Hospital Negligence Compensation Liabilities Bankrupting NHS Claims CEO

The Chief Executive of the Medical Defence Union – Dr Christine Tomkins – has claimed that the current level of hospital negligence compensation settlements is bankrupting the National Health Service.

Speaking a guest on the BBC´s ‘Today’ program, Dr Tomkins told presenter Justin Webb that, due to the Law Reform (Personal Injuries) Act of 1948, settlements of hospital negligence compensation were being calculated without consideration of the services available on the NHS and therefore based on the cost of private care.

Money which could be retained within the NHS, she claimed, is pouring out of the public purse to set up “one-patient institutions” and, because of this, settlements of hospital negligence compensation were rising faster than society´s ability to pay for them.

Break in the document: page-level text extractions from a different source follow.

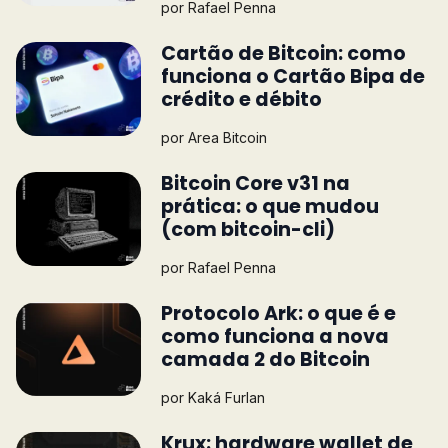
por
Rafael Penna
Cartão de Bitcoin: como
funciona o Cartão Bipa de
crédito e débito
por
Area Bitcoin
Bitcoin Core v31 na
prática: o que mudou
(com bitcoin-cli)
por
Rafael Penna
Protocolo Ark: o que é e
como funciona a nova
camada 2 do Bitcoin
por
Kaká Furlan
Krux: hardware wallet de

Dr Tomkins commented that the NHS Litigation Authority has periodic payment liabilities of £18bn – sufficient to pay the yearly running costs of twelve teaching hospitals – and that if the care available on the NHS was utilised instead of being out-sourced privately, this liability would decrease significantly.

Justin Webb then introduced Clare Scott onto the show. Clare´s son Charlie was only recently awarded a hospital negligence compensation settlement valued at £7.1 million for the avoidable injuries he sustained during his birth at the Royal Bournemouth Hospital in 1998.

Clare acknowledged that some of the care and equipment from which her son will now benefit could be provided by the NHS, but said that the compensation settlement will mean Charlie no longer has to wait for assessments by her local social services before being provided with the care he needs.

Clare added that the size and structure of the hospital negligence compensation settlement gives her son the security of 24-hour care when she, or the NHS, would be unable to provide it.